Yapamadı... Sonunda hiçbir yere
gidemedi. Ne gerçek oldu istekleri ne de puf diye uçup gitti. Aslında umutsuz
sayılabilirdi. 20'li yaşlarını düşündüğünde o zaman aklından geçen tüm
hayallerini dün gibi hatırlıyordu. Neler neler yaşamış olacaktı yarım asırlık koca
bir kadın olduğunda. Her şeyden önce çok şehir, çok ülke gezecekti. O
zamanların heyecanını duydu içinde. Bir an için pırrr (!) diye uçuşuverdi sanki
kalbi.
‘Biipp biip biiip’
Bu sesle çamaşır makinesi, işini
bitirdiğini haber veriyordu.
Bir anda öyle donuklaştı ki
kadın, evde olduğunu bilmesek aniden gelen bu tiz sesin bir hastane odasında
kalbi duran hastanın öldüğünü haber verdiğinden emin olabilirdik. Donuk
bakışlarını mutfak masasına çevirdi. Masada duran paketten bir sigara çıkarıp
yaktı. Düşüncelere dalıp makinedeki çamaşırı unutmuştu. Kocası gelmeden
yapacağı işler vardı. Sandalyeye yığıldı. Ara vermeden çekiyordu sigarasından.

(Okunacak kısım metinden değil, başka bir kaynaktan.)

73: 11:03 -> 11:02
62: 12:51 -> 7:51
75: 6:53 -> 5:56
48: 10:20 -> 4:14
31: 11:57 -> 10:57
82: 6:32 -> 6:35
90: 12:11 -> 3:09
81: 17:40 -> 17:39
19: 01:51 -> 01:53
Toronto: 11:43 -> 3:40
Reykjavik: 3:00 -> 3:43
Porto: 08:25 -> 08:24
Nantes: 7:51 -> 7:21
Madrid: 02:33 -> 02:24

O sırada aklından geçenleri bilen herkes, içinde sıkışıp kalan hayalleri
öldürmeye çalıştığını tahmin edebilirdi. Hayalleri içeride yaşamaya devam
ettikçe mutsuz olacaktı çünkü.
Hayallerini hatırlıyordu. Teker
teker hepsinden nasıl vazgeçtiğini hatırlıyordu hemen ardından. Bu durumu
kabullenip başka biri olmuştu. Belki bütün kadınlar gibi içinden geçenleri yaşayamadığı
her gün hem kabullenişi hem de kızgınlığı artmıştı. Artıyordu.

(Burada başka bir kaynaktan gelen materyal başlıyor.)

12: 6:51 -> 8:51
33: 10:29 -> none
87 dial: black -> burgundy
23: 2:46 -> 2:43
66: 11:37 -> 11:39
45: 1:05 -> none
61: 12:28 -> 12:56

15 yıllık bir uykudan uyanmış
gibi bakıyordu etrafına. 15 yıldır bu evde yaşıyordu ama raftaki tabakları,
tezgahta duran yarısı su dolu bardağını, duvardaki lekeleri ilk kez görüyormuş
gibi hayretle baktı her yere. Ayağa kalktı, evi dolaşmaya başladı. Çok yorgun
hissediyordu. Çamaşır ipine uzanmaktan yorulmuştu, buhar versin diye ütüye su
doldurmaktan yorulmuştu, domateslerin kabuğunu soymaktan yorulmuştu, toz
almaktan yorulmuştu, kocasından önce evde olup yemeği hazırlamaktan yorulmuştu.

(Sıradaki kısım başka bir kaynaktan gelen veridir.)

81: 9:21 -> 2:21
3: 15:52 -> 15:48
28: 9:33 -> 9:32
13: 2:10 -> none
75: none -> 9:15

Son 15 yıldır onu yoran her şey dev balonlar gibi şişmişti.
Sanki görünmez bir ip bağlamıştı
onu eve. Yaptığı şeylerin hiçbiri için bir sebep bulamadı. Evi tıka basa
dolduran yorucu balonların arasında daha hızlı yürümeye başladı. Pencerenin
kenarında duran sehpada daha bu sabah kocasının yırtılan donunu dikerken
kullandığı iğne iplik duruyordu. Bir hışımla atıldı sehpanın üzerine.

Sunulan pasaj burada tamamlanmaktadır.